Return all lines of the data in which the string "заказа" occurs.

• Source information:
━━━━━━━━━━━━━━━━

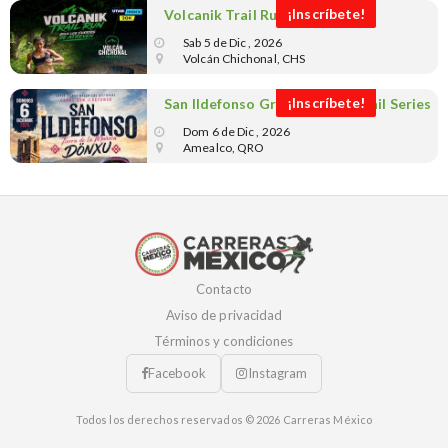
¡Inscríbete!
Volcanik Trail Run 2026
Sab 5 de Dic , 2026
Volcán Chichonal, CHS
¡Inscríbete!
San Ildefonso Green Walker Trail Series
Dom 6 de Dic , 2026
Amealco, QRO
Contacto
Aviso de privacidad
Términos y condiciones
Facebook
Instagram
Todos los derechos reservados © 2026 Carreras México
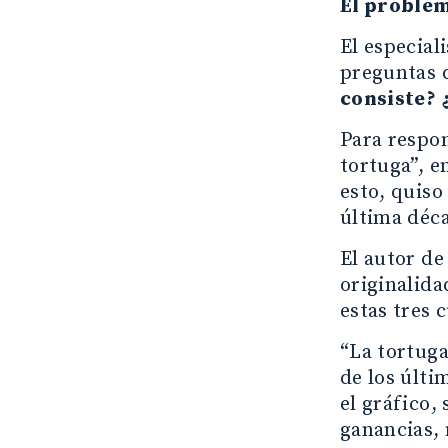
El proble
El especial
preguntas d
consiste?
Para respon
tortuga”, e
esto, quiso
última déca
El autor de
originalida
estas tres 
“La tortuga
de los últi
el gráfico,
ganancias, 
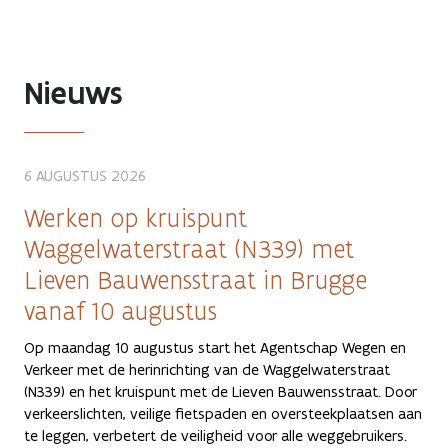
Nieuws
6 AUGUSTUS 2026
Werken op kruispunt
Waggelwaterstraat (N339) met
Lieven Bauwensstraat in Brugge
vanaf 10 augustus
Op maandag 10 augustus start het Agentschap Wegen en
Verkeer met de herinrichting van de Waggelwaterstraat
(N339) en het kruispunt met de Lieven Bauwensstraat. Door
verkeerslichten, veilige fietspaden en oversteekplaatsen aan
te leggen, verbetert de veiligheid voor alle weggebruikers.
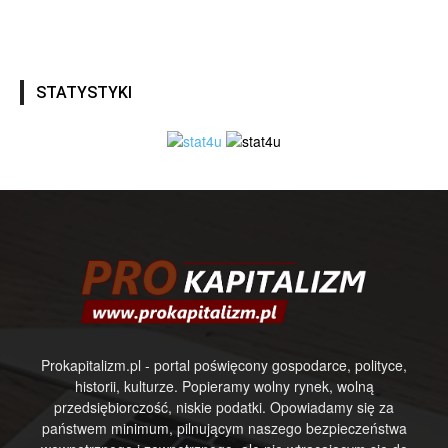
STATYSTYKI
Prokapitalizm.pl - portal poświęcony gospodarce, polityce,
historii, kulturze. Popieramy wolny rynek, wolną
przedsiębiorczość, niskie podatki. Opowiadamy się za
państwem minimum, pilnującym naszego bezpieczeństwa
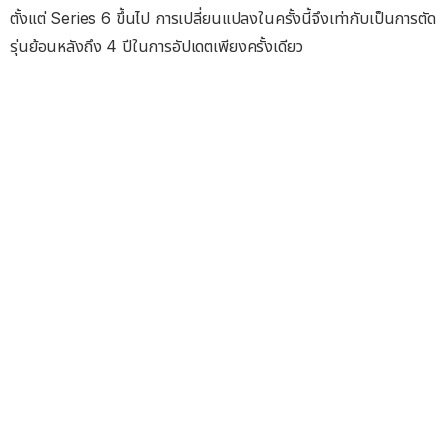
ตั้งแต่ Series 6 ขึ้นไป การเปลี่ยนแปลงในครั้งนี้จึงเท่ากับเป็นการตัด
รุ่นย้อนหลังถึง 4 ปีในการอัปเดตเพียงครั้งเดียว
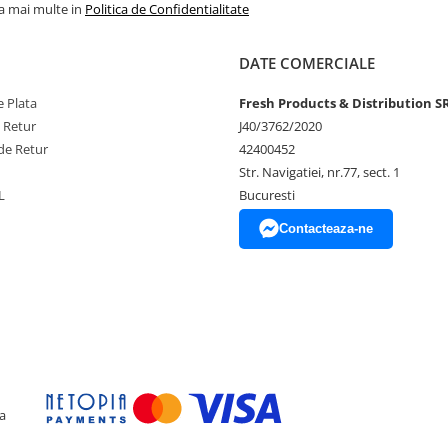
ferindu-ți flexibilitatea de a le
la mai multe in
Politica de Confidentialitate
ent pentru o umflare ușoara, astfel
DATE COMERCIALE
 Plata
Fresh Products & Distribution S
e Retur
J40/3762/2020
de Retur
42400452
Str. Navigatiei, nr.77, sect. 1
ului
L
Bucuresti
Contacteaza-ne
unerea directa la soare, aer
 experiența speciala, plina de
a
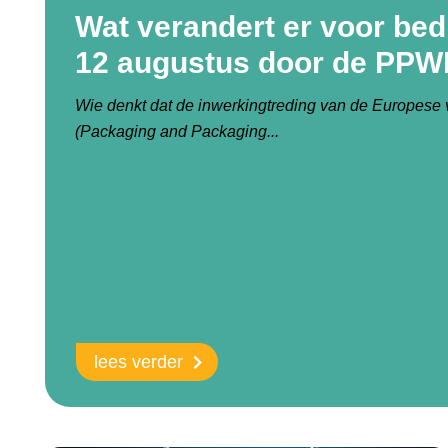
Wat verandert er voor bed
12 augustus door de PP
Wie denkt dat de inwerkingtreding van de Europes
(Packaging and Packaging...
lees verder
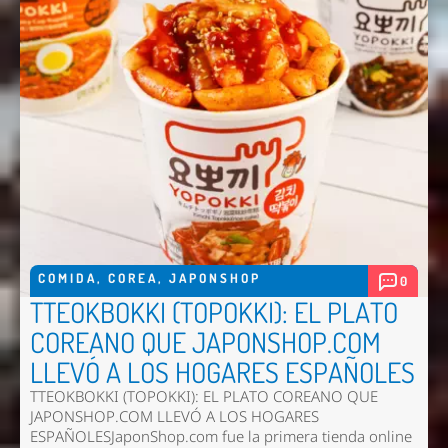
COMIDA
,
COREA
,
JAPONSHOP
0
TTEOKBOKKI (TOPOKKI): EL PLATO
COREANO QUE JAPONSHOP.COM
LLEVÓ A LOS HOGARES ESPAÑOLES
TTEOKBOKKI (TOPOKKI): EL PLATO COREANO QUE
JAPONSHOP.COM LLEVÓ A LOS HOGARES
ESPAÑOLESJaponShop.com fue la primera tienda online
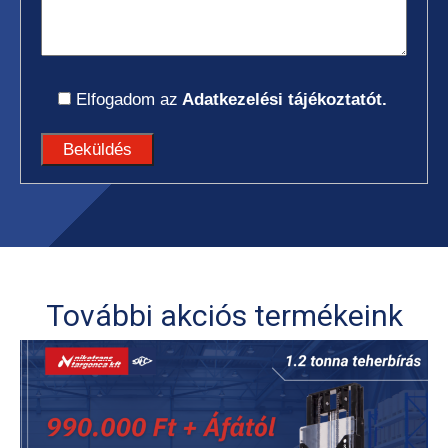
Elfogadom az
Adatkezelési tájékoztatót.
További akciós termékeink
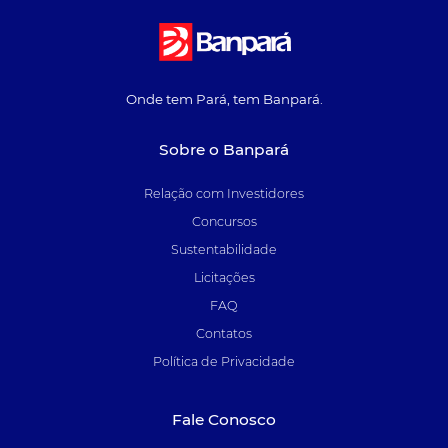
Onde tem Pará, tem Banpará.
Sobre o Banpará
Relação com Investidores
Concursos
Sustentabilidade
Licitações
FAQ
Contatos
Política de Privacidade
Fale Conosco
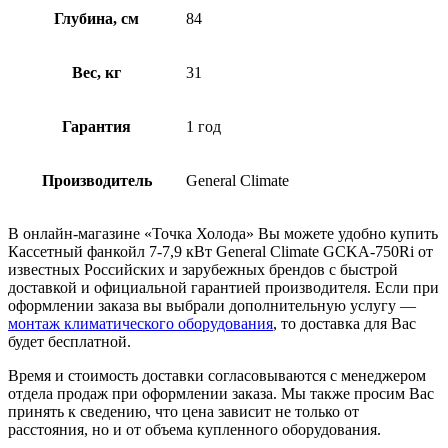
Глубина, см
84
Вес, кг
31
Гарантия
1 год
Производитель
General Climate
В онлайн-магазине «Точка Холода» Вы можете удобно купить
Кассетный фанкойл 7-7,9 кВт General Climate GCKA-750Ri от
известных Российских и зарубежных брендов с быстрой
доставкой и официальной гарантией производителя. Если при
оформлении заказа вы выбрали дополнительную услугу —
монтаж климатического оборудования
, то доставка для Вас
будет бесплатной.
Время и стоимость доставки согласовываются с менеджером
отдела продаж при оформлении заказа. Мы также просим Вас
принять к сведению, что цена зависит не только от
расстояния, но и от объема купленного оборудования.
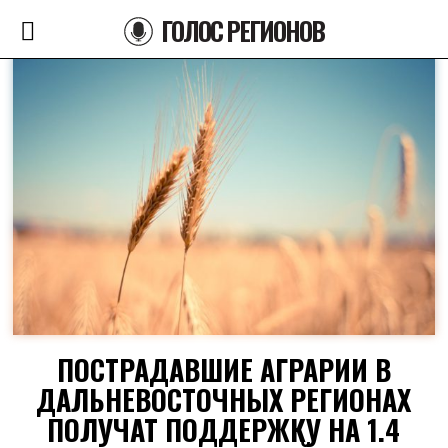
ГОЛОС РЕГИОНОВ
ПОСТРАДАВШИЕ АГРАРИИ В
ДАЛЬНЕВОСТОЧНЫХ РЕГИОНАХ
ПОЛУЧАТ ПОДДЕРЖКУ НА 1.4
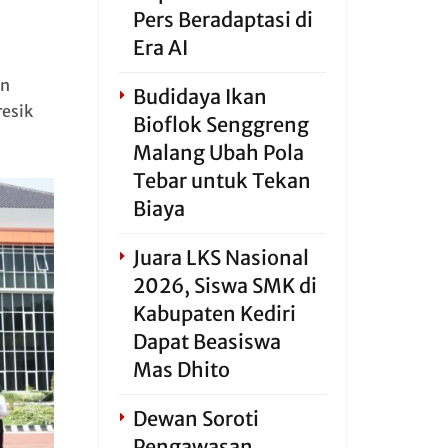
Pers Beradaptasi di
Era AI
an
Budidaya Ikan
esik
Bioflok Senggreng
Malang Ubah Pola
Tebar untuk Tekan
Biaya
Juara LKS Nasional
2026, Siswa SMK di
Kabupaten Kediri
Dapat Beasiswa
Mas Dhito
Dewan Soroti
Pengawasan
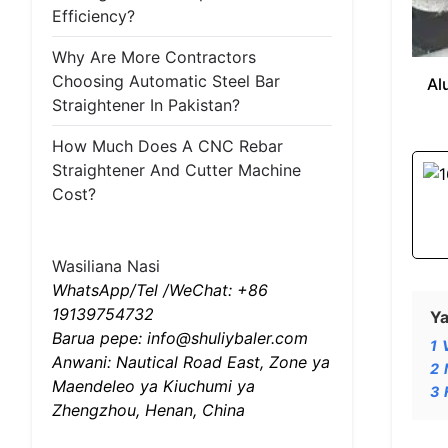
Efficiency?
Why Are More Contractors
Choosing Automatic Steel Bar
Al
Straightener In Pakistan?
How Much Does A CNC Rebar
Straightener And Cutter Machine
Cost?
Wasiliana Nasi
WhatsApp/Tel /WeChat: +86
19139754732
Ya
Barua pepe: info@shuliybaler.com
1
Anwani: Nautical Road East, Zone ya
2
Maendeleo ya Kiuchumi ya
3
Zhengzhou, Henan, China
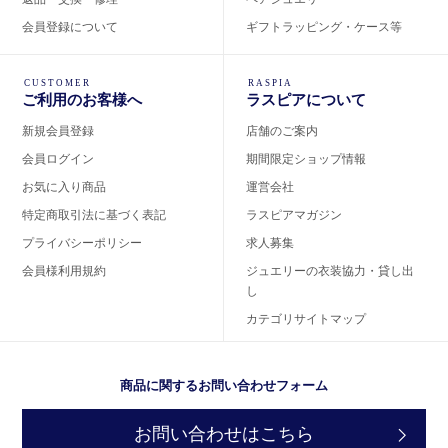
会員登録について
ギフトラッピング・ケース等
CUSTOMER
RASPIA
ご利用のお客様へ
ラスピアについて
新規会員登録
店舗のご案内
会員ログイン
期間限定ショップ情報
お気に入り商品
運営会社
特定商取引法に基づく表記
ラスピアマガジン
プライバシーポリシー
求人募集
会員様利用規約
ジュエリーの衣装協力・貸し出
し
カテゴリサイトマップ
商品に関するお問い合わせフォーム
お問い合わせはこちら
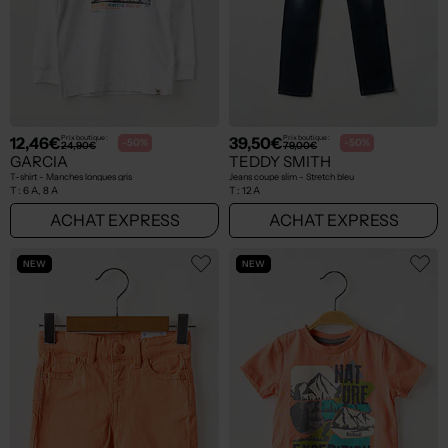
12,46€
39,50€
Prix boutique :
Prix boutique :
-50%
-50%
24,90€
79,00€
GARCIA
TEDDY SMITH
T-shirt - Manches longues gris
Jeans coupe slim - Stretch bleu
T :
6 A, 8 A
T :
12 A
ACHAT EXPRESS
ACHAT EXPRESS
NEW
NEW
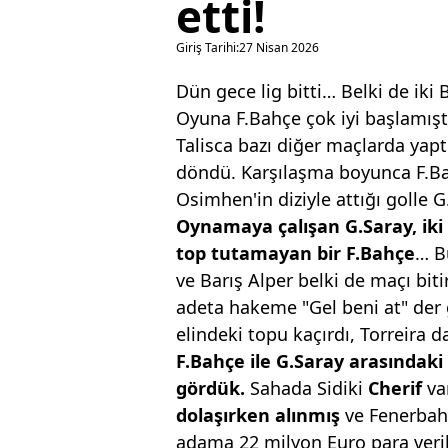
etti!
Giriş Tarihi:
27 Nisan 2026
Dün gece lig bitti… Belki de iki 
Oyuna F.Bahçe çok iyi başlamışt
Talisca bazı diğer maçlarda yapt
döndü. Karşılaşma boyunca F.Ba
Osimhen'in diziyle attığı golle G
Oynama
ya
çalışan G.Saray, i
top tutamayan bir F.Bahçe
… B
ve Barış Alper belki de maçı bit
adeta hakeme "Gel beni at" der 
elindeki topu kaçırdı, Torreira 
F.Bahçe ile G.Saray arasındaki
gördük.
Sahada Sidiki
Cherif
va
dolaşırken
alınmış
ve Fenerbah
adama 22 milyon Euro para veril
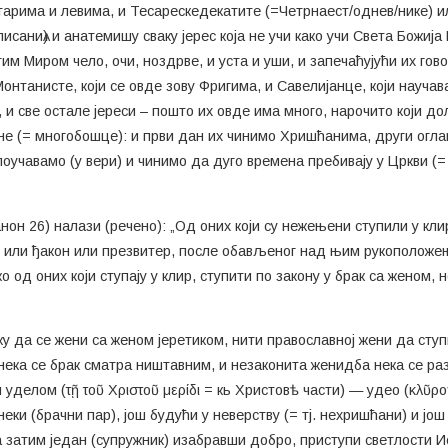
катарима и левима, и Тесарескедекатите (=Четрнаест/однев/нике)
исаниѧ) и анатемишу сваку јерес која не учи како учи Света Божиј
тим Миром чело, очи, ноздрве, и уста и уши, и запечаћујући их го
онтанисте, који се овде зову Фригима, и Савелијанце, који научав
 и све остале јереси – пошто их овде има много, нарочито који до
е (= многобошце): и први дан их чинимо Хришћанима, други огла
оучавамо (у вери) и чинимо да дуго времена пребивају у Цркви (=
нон 26) налази (речено): „Од оних који су нежењени ступили у клир
н или ђакон или презвитер, после обављеног над њим рукоположења
ко од оних који ступају у клир, ступити по закону у брак са женом
 да се жени са женом јеретиком, нити православној жени да ступи
 нека се брак сматра ништавним, и незаконита женидба нека се ра
уделом (τῇ τοῦ Χριστοῦ μερίδι = кь Христовѣ части) — удео (κλῦρο
неки (брачни пар), још будући у неверству (= тј. нехришћани) и јо
 затим један (супружник) изабравши добро, приступи светлости Ист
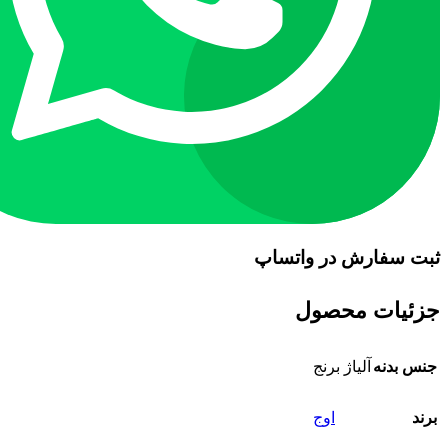
ثبت سفارش در واتساپ
جزئیات محصول
جنس بدنه
آلیاژ برنج
برند
اوج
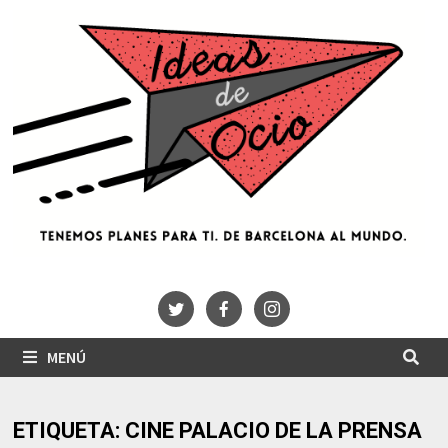
Saltar
al
contenido
MENÚ
ETIQUETA:
CINE PALACIO DE LA PRENSA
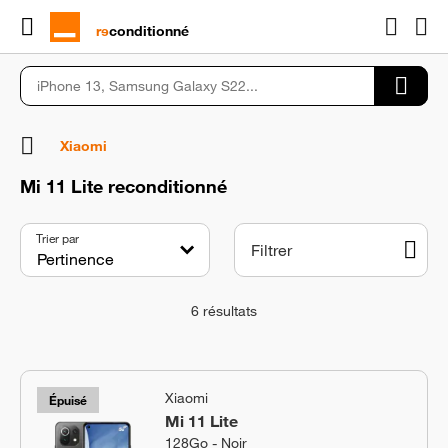
rɘ
conditionné
Xiaomi
Mi 11 Lite reconditionné
Trier par
Filtrer
6
résultats
Xiaomi
Épuisé
Mi 11 Lite
128Go - Noir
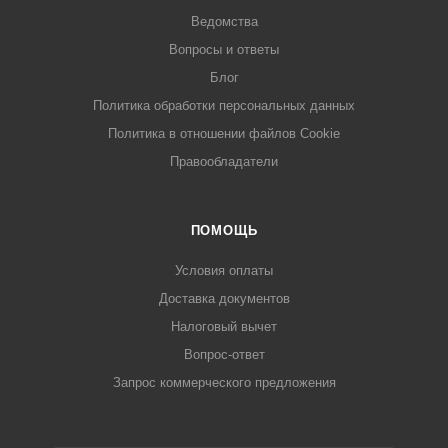
Ведомства
Вопросы и ответы
Блог
Политика обработки персональных данных
Политика в отношении файлов Cookie
Правообладатели
ПОМОЩЬ
Условия оплаты
Доставка документов
Налоговый вычет
Вопрос-ответ
Запрос коммерческого предложения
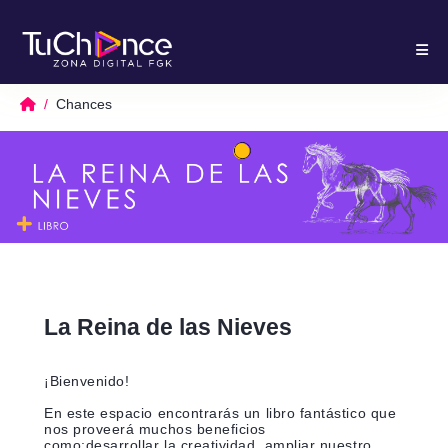
Chances
La Reina de las Nieves
¡Bienvenido!
En este espacio encontrarás un libro fantástico que
nos proveerá muchos beneficios
como;desarrollar la creatividad, ampliar nuestro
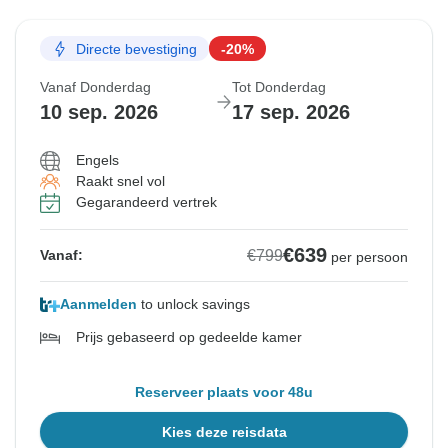
Directe bevestiging
-20%
Vanaf Donderdag
Tot Donderdag
10 sep. 2026
17 sep. 2026
Engels
Raakt snel vol
Gegarandeerd vertrek
€639
€799
Vanaf:
per persoon
Aanmelden
to unlock savings
Prijs gebaseerd op gedeelde kamer
Reserveer plaats voor 48u
Kies deze reisdata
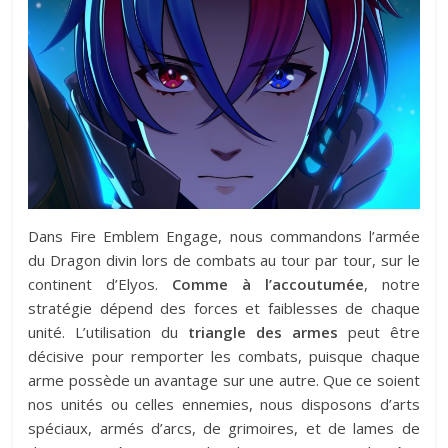
Dans Fire Emblem Engage, nous commandons l’armée
du Dragon divin lors de combats au tour par tour, sur le
continent d’Elyos.
Comme à l’accoutumée
, notre
stratégie dépend des forces et faiblesses de chaque
unité. L’utilisation du
triangle des armes
peut être
décisive pour remporter les combats, puisque chaque
arme possède un avantage sur une autre. Que ce soient
nos unités ou celles ennemies, nous disposons d’arts
spéciaux, armés d’arcs, de grimoires, et de lames de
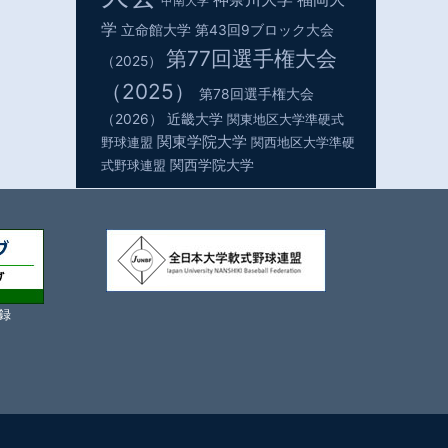
甲南大学
学
立命館大学
第43回9ブロック大会
第77回選手権大会
（2025）
（2025）
第78回選手権大会
（2026）
近畿大学
関東地区大学準硬式
関東学院大学
野球連盟
関西地区大学準硬
関西学院大学
式野球連盟
録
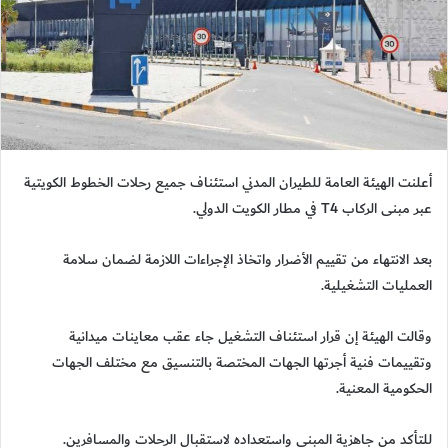
أعلنت الهيئة العامة للطيران المدني استئناف جميع رحلات الخطوط الكويتية
عبر مبنى الركاب T4 في مطار الكويت الدولي.
بعد الانتهاء من تقييم الأضرار واتخاذ الإجراءات اللازمة لضمان سلامة
العمليات التشغيلية.
وقالت الهيئة إن قرار استئناف التشغيل جاء عقب معاينات ميدانية
وتقييمات فنية أجرتها الجهات المختصة بالتنسيق مع مختلف الجهات
الحكومية المعنية.
للتأكد من جاهزية المبنى واستعداده لاستقبال الرحلات والمسافرين.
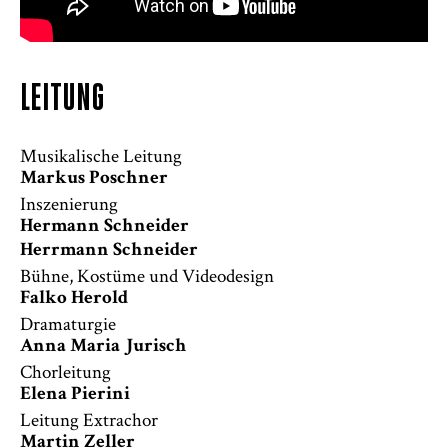
LEITUNG
Musikalische Leitung
Markus Poschner
Inszenierung
Hermann Schneider
Herrmann Schneider
Bühne, Kostüme und Videodesign
Falko Herold
Dramaturgie
Anna Maria Jurisch
Chorleitung
Elena Pierini
Leitung Extrachor
Martin Zeller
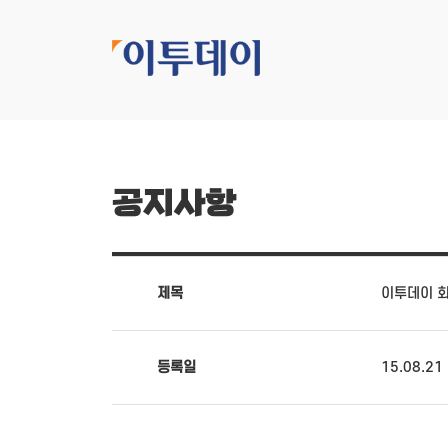
공지사항
제목
이투데이 
등록일
15.08.21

━━━━━━━━━━━━━━━━

• Solved exercise:
оформлении заказа вы выбрали дополнительную услугу —
отдела продаж при оформлении заказа. Мы также просим Вас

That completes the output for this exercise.